The magnetometer is not located at the same point as the camera, meaning that any magnetic field data collected when the camera is centered at a visual point will need to be off-set. This can be accomplished manually by determining the location of the magnetometer with a small magnet and finding the point of highest reading. We can account for the differences in the reading (which would be lower, if the magnetometer is not located on the camera) with the inverse cube law for a dipole. This estimation might become significantly more complicated with a different magnetic field setup. Another option might be to center the point of interest in a non-centered quadrant of the phone, which, at a given perpendicular distance from the source, places the magnetometer directly over the point of interest.
How can we appropriately visualize the field?
These remaining challenges are partly technical, partly cognitive.
We will also determine how many vectors per time unit must be created to visualize the field without overloading the user (perhaps allowing a variable sensor rate and variable visualization display types within the app for the user to determine this on their own). In addition to considering data density within each “sweep,” we will determine how many “sweeps” are necessary to appropriately visualize the field.
We must determine the best way to represent fields to help the user understand what they are seeing: field vectors, field lines, or even contour lines. To accomplish this, we will work with educational researchers and consultants to determine the priorities in visualization types (i.e., magnetic force vectors, field lines, and/or field density color plots), which will likely be influenced by the precision and accuracy of the field model that can be derived from the magnetic field and ARCore data.
Ultimately, the visualization will be overlaid on the camera using Sceneform and SceneKit, the standard graphics library for rendering 2-D and 3-D data on PMDs. We will go back to the education team to ensure that we are using the appropriate visualizations, to make sure that students can visualize the field holistically from the simple vectors.
The educational research that will result from this proposal has the possibility to revolutionize our understanding about students’ understanding of 3-D magnetic fields based on devices that are personal and mobile like no other general tool that can be used for scientific purposes. It has the possibility of providing significant insights into reforming the way the complex topics of fields is taught at the introductory physics level.
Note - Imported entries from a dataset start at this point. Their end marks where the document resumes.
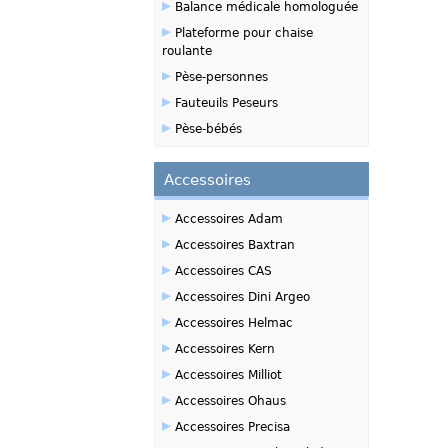
▸
Balance médicale homologuée
▸
Plateforme pour chaise
roulante
▸
Pèse-personnes
▸
Fauteuils Peseurs
▸
Pèse-bébés
Accessoires
▸
Accessoires Adam
▸
Accessoires Baxtran
▸
Accessoires CAS
▸
Accessoires Dini Argeo
▸
Accessoires Helmac
▸
Accessoires Kern
▸
Accessoires Milliot
▸
Accessoires Ohaus
▸
Accessoires Precisa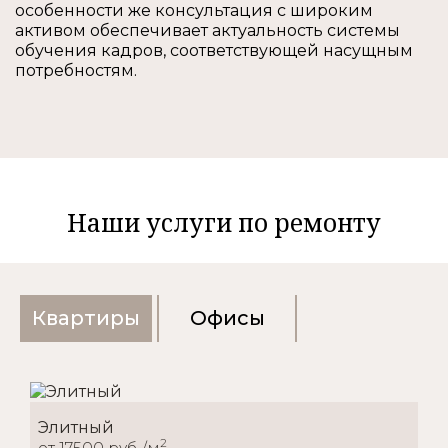
особенности же консультация с широким
активом обеспечивает актуальность системы
обучения кадров, соответствующей насущным
потребностям.
Наши услуги по ремонту
Квартиры
Офисы
Элитный
2
от 17500 руб./м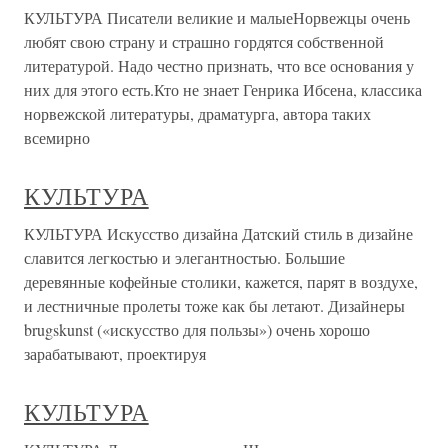
КУЛЬТУРА Писатели великие и малыеНорвежцы очень
любят свою страну и страшно гордятся собственной
литературой. Надо честно признать, что все основания у
них для этого есть.Кто не знает Генрика Ибсена, классика
норвежской литературы, драматурга, автора таких
всемирно
КУЛЬТУРА
КУЛЬТУРА Искусство дизайна Датский стиль в дизайне
славится легкостью и элегантностью. Большие
деревянные кофейные столики, кажется, парят в воздухе,
и лестничные пролеты тоже как бы летают. Дизайнеры
brugskunst («искусство для пользы») очень хорошо
зарабатывают, проектируя
КУЛЬТУРА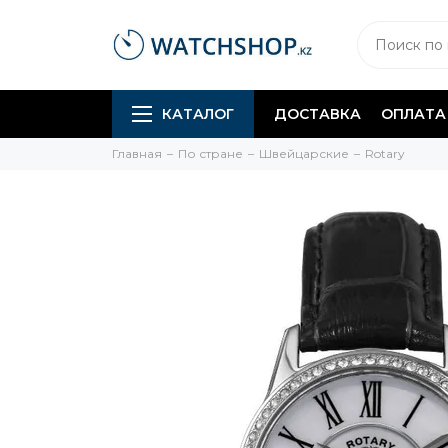
КАТАЛОГ
ДОСТАВКА
ОПЛАТА
Главная
По стране
Швейцарские
Rotary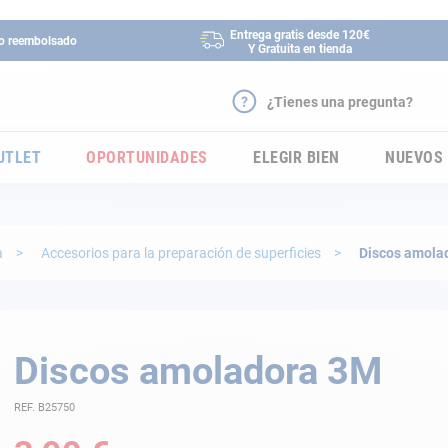
Entrega gratis desde 120€
 o reembolsado
Y Gratuita en tienda
¿Tienes una pregunta?
UTLET
OPORTUNIDADES
ELEGIR BIEN
NUEVOS
a
Accesorios para la preparación de superficies
Discos amola
Discos amoladora 3M
REF. B25750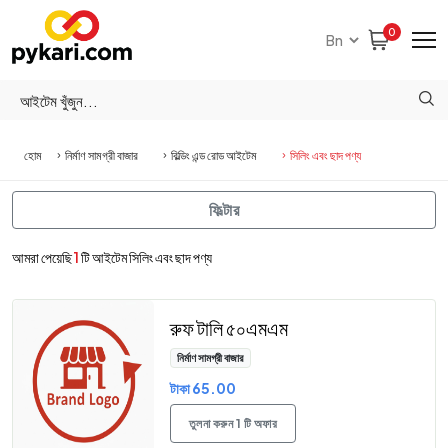
0
হোম
নির্মাণ সামগ্রী বাজার
বিল্ডিং এন্ড রোড আইটেম
সিলিং এবং ছাদ পণ্য
ফিল্টার
আমরা পেয়েছি
1
টি আইটেম সিলিং এবং ছাদ পণ্য
রুফ টালি ৫০এমএম
নির্মাণ সামগ্রী বাজার
টাকা 65.00
তুলনা করুন 1 টি অফার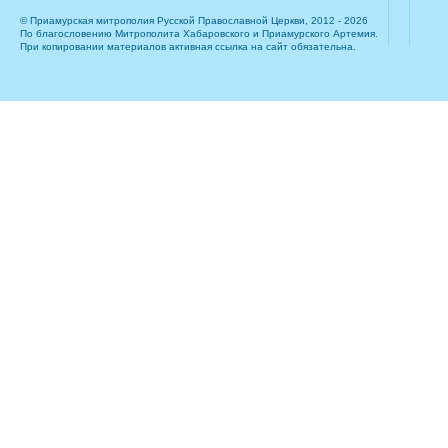
© Приамурская митрополия Русской Православной Церкви, 2012 - 2026
По благословению Митрополита Хабаровского и Приамурского Артемия.
При копировании материалов активная ссылка на сайт обязательна.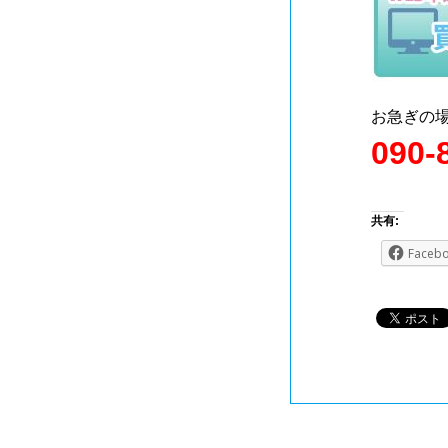
お急ぎの
090-
共有:
Faceb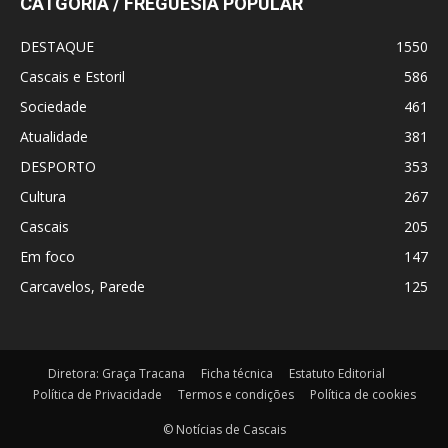
CATGORIA / FREGUESIA POPULAR
DESTAQUE
1550
Cascais e Estoril
586
Sociedade
461
Atualidade
381
DESPORTO
353
Cultura
267
Cascais
205
Em foco
147
Carcavelos, Parede
125
Diretora: Graça Tracana
Ficha técnica
Estatuto Editorial
Política de Privacidade
Termos e condições
Política de cookies
© Notícias de Cascais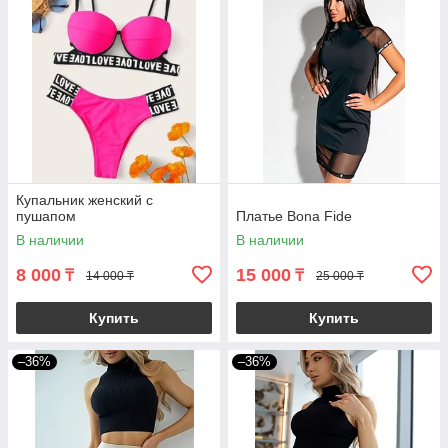
Купальник женский с
пушапом
Платье Bona Fide
В наличии
В наличии
8 000
15 000
₸
₸
14 000 ₸
25 000 ₸
Купить
Купить
–36%
–36%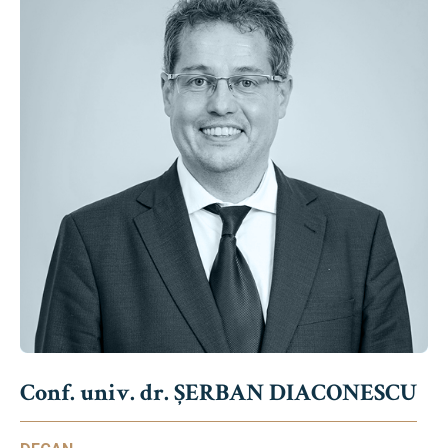
Conf. univ. dr. ȘERBAN DIACONESCU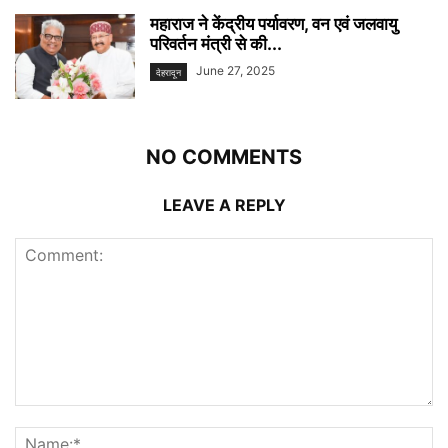
महाराज ने केंद्रीय पर्यावरण, वन एवं जलवायु
परिवर्तन मंत्री से की...
June 27, 2025
देहरादून
NO COMMENTS
LEAVE A REPLY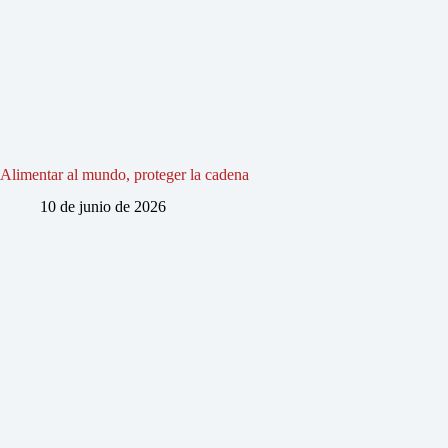
Alimentar al mundo, proteger la cadena
10 de junio de 2026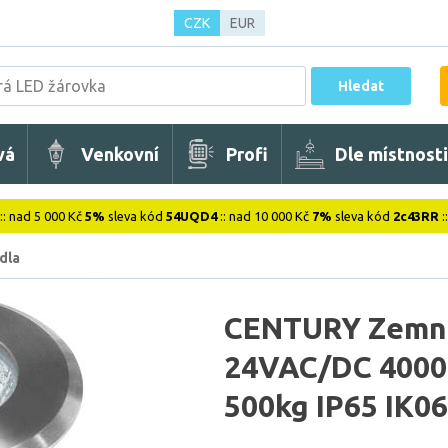
CZK
EUR
Hledat
vá
Venkovní
Profi
Dle místnosti
:: nad 5 000 Kč
5%
sleva kód
54UQD4
:: nad 10 000 Kč
7%
sleva kód
2c43RR
:
dla
CENTURY Zemní
24VAC/DC 400
500kg IP65 IK0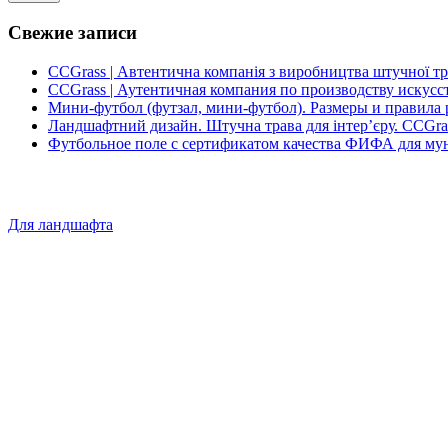
Свежие записи
CCGrass | Автентична компанія з виробництва штучної т
CCGrass | Аутентичная компания по производству искусс
Мини-футбол (футзал, мини-футбол). Размеры и правила 
Ландшафтний дизайн. Штучна трава для інтер’єру. CCGra
Футбольное поле с сертификатом качества ФИФА для му
Для ландшафта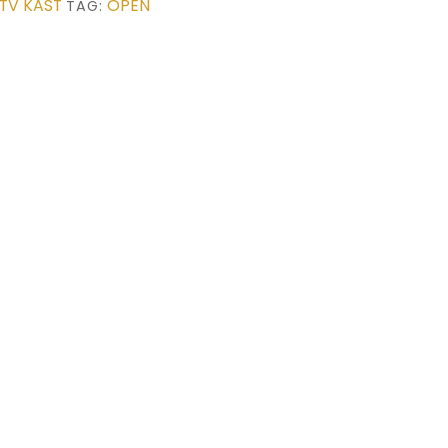
TV KAST
OPEN
TAG: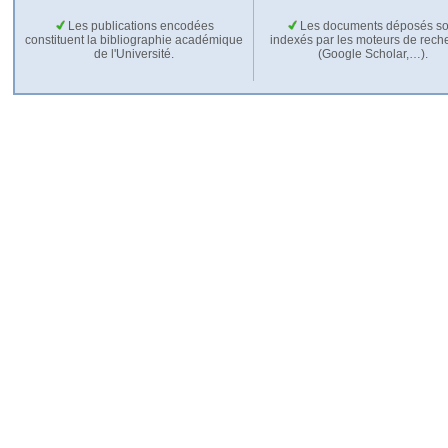
Les publications encodées
Les documents déposés so
constituent la bibliographie académique
indexés par les moteurs de rech
de l'Université.
(Google Scholar,…).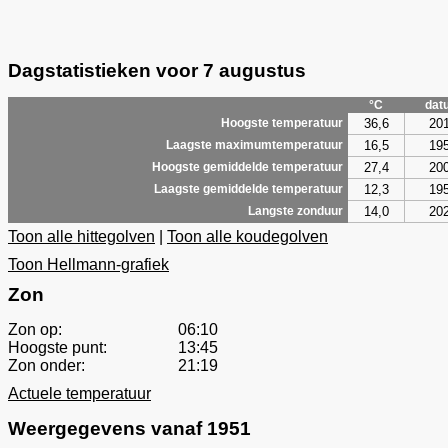
Dagstatistieken voor 7 augustus
°C
dat
36,6
20
Hoogste temperatuur
16,5
19
Laagste maximumtemperatuur
27,4
20
Hoogste gemiddelde temperatuur
12,3
19
Laagste gemiddelde temperatuur
14,0
20
Langste zonduur
Toon alle hittegolven
|
Toon alle koudegolven
Toon Hellmann-grafiek
Zon
Zon op:
06:10
Hoogste punt:
13:45
Zon onder:
21:19
Actuele temperatuur
Weergegevens vanaf 1951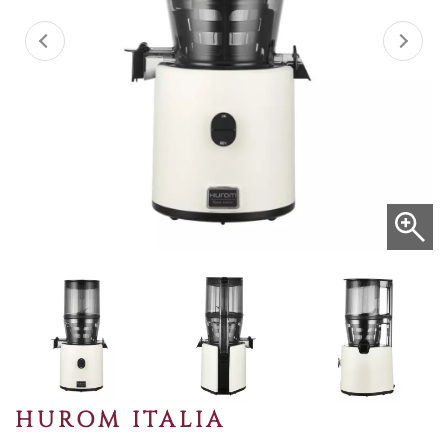
HUROM ITALIA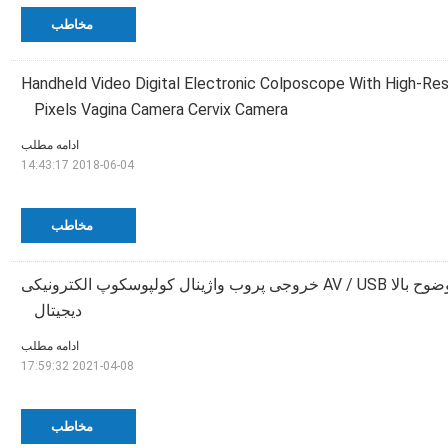
مخاطب
Handheld Video Digital Electronic Colposcope With High-Res
Pixels Vagina Camera Cervix Camera
ادامه مطلب
2018-06-04 14:43:17
مخاطب
صفحه نمایش با وضوح بالا AV / USB خروجی پروب واژینال کولپوسکوپ الکترونیکی
دیجیتال
ادامه مطلب
2021-04-08 17:59:32
مخاطب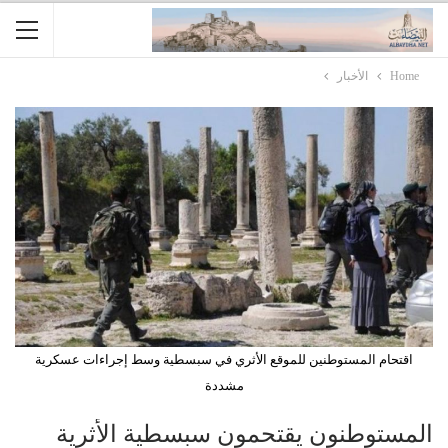
Home
الأخبار
اقتحام المستوطنين للموقع الأثري في سبسطية وسط إجراءات عسكرية
مشددة
المستوطنون يقتحمون سبسطية الأثرية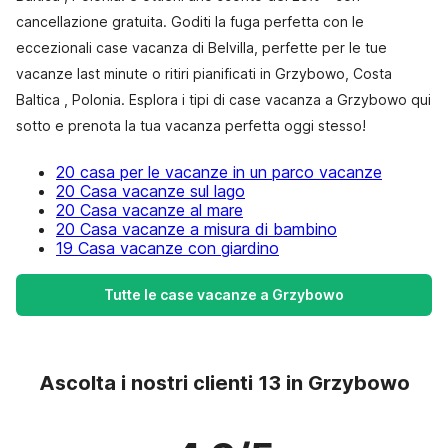
cancellazione gratuita. Goditi la fuga perfetta con le
eccezionali case vacanza di Belvilla, perfette per le tue
vacanze last minute o ritiri pianificati in Grzybowo, Costa
Baltica , Polonia. Esplora i tipi di case vacanza a Grzybowo qui
sotto e prenota la tua vacanza perfetta oggi stesso!
20 casa per le vacanze in un parco vacanze
20 Casa vacanze sul lago
20 Casa vacanze al mare
20 Casa vacanze a misura di bambino
19 Casa vacanze con giardino
Tutte le case vacanze a Grzybowo
Ascolta i nostri clienti 13 in Grzybowo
The cognitive elements of this proposal will build on a rich history of NSF-funded discipline-based education research.
Most importantly, these technological and educational findings have the opportunity to impact the current and future workforce: as technologically-literate students graduate and move into the workforce, the 92% of young adults who own a smartphone are likely to keep their PMDs and their sensor capabilities close-at-hand. Never before has there been such rapid acceptance of technology that is mobile, personal, and so highly capable that it can transform education and continue to support users even into their careers.
This work is funded by NSF Grant #1822728. Any opinions, findings, and conclusions or recommendations expressed in this material are those of the author(s) and do not necessarily reflect the views of the National Science Foundation.